Conséquence, en plus du sport professionnel, le consortium – qui se définit comme « le spécialiste du textile connecté » et compte parmi ses membres Telecom Bretagne, Eolane et Payen -, identifie pour demain des retombées fortes dans la santé mobile. « Ces technologies permettent d’obtenir des diagnostics plus précis et donnent ainsi la possibilité d’administrer des traitements à distance ». Ce qui, d’après lui, devrait réduire les coûts d’hospitalisation et de transport des malades à hauteur de « 99 milliards d’euros en Europe d’ici 2017 ». Au regard de ces chiffres, l’intérêt pour les assureurs est clair. Moins de frais de santé égale moins de de sommes à rembourser.
Là encore, les assureurs vont devoir acquérir des compétences nouvelles pour traiter, collecter et remonter ces données issues de vêtements et d’objets de santé connectés. Ce qui annonce des alliances nouvelles avec des acteurs IT – comme Apple, qui a sorti en juin son application Healthkit pour centraliser toutes les données médicales des utilisateurs issues de tout type de capteurs.
La relation commerciale : l’autre chantier IT majeur des assureurs
Moins spectaculaire, mais tout aussi structurant pour la transformation du métier d’assureur, l’IT change également la manière d’interagir avec les clients. AXA travaille ainsi sur des constats amiables dématérialisés et sur l’accès aux informations de l’assuré sur mobiles et tablettes.
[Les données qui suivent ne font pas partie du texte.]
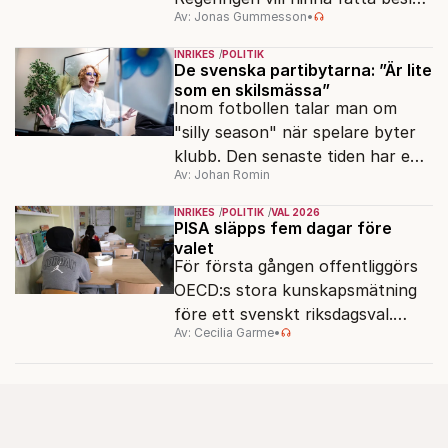
Av: Jonas Gummesson
•
före valet – men oppositionen
ser sin chans att pressa
INRIKES
POLITIK
Tidösidan.
De svenska partibytarna: ”Är lite
som en skilsmässa”
Inom fotbollen talar man om
"silly season" när spelare byter
klubb. Den senaste tiden har en
Av: Johan Romin
rad svenska politiker bytt parti –
men varför, och vad skiljer
INRIKES
POLITIK
VAL 2026
partiernas interna kulturer åt?
PISA släpps fem dagar före
valet
För första gången offentliggörs
OECD:s stora kunskapsmätning
före ett svenskt riksdagsval.
Av: Cecilia Garme
•
Resultatet kan ge skolfrågan ny
kraft under valrörelsens sista
dagar.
Et il a passé un partenariat avec… Facebook.
Facebook ? L’idée peut paraitre étrange. Elle vient en fait du constat – fait par l'« Axa Lab », la cellule de veille de l’assureur située à San Francisco – que la relation de proximité avec les clients passe impérativement aujourd’hui par les réseaux sociaux.
Un constat confirmé dans la pratique puisqu’aux Etats-Unis, les premiers agents d’AXA à avoir bénéficié d’une formation dans le cadre de cet accord et à être présents sur Facebook auraient des résultats largement supérieurs à ceux de leurs collègues. En contactant leurs clients lors d’évènements majeurs (mariage, naissances, anniversaires, déménagements, etc.), ces agents créeraient en effet un lien et une fidélisation plus importante.
Autre champs d’action de cette petite révolution des pratiques commerciales et marketing, les campagnes virales et l’image de marque. Dans le cadre de sa page Facebook « AXA People Protectors », l’assureur a par exemple lancé l’année dernière une opération pour lutter contre l’obésité et la malnutrition au Mexique. La campagne aurait été un franc succès. Quant à la page, elle totalise aujourd’hui plus de 1,2 million de « Like ».
Des assureurs pas tous à la même enseigne
Les objets connectés, les smartphones et les réseaux sociaux sont donc en train de remodeler en profondeur toutes les facettes d’un secteur désormais très lié à la technologie. Il n’en reste pas moins que si l’exemple d’AXA montre une certaine maturité dans la réflexion globale, les assureurs dans leur ensemble tarderaient encore à prendre le train du Big Data. Ce qui, en creux, signifie qu’il y a là un fort potentiel d’opportunités à saisir pour les professionnels de l’IT.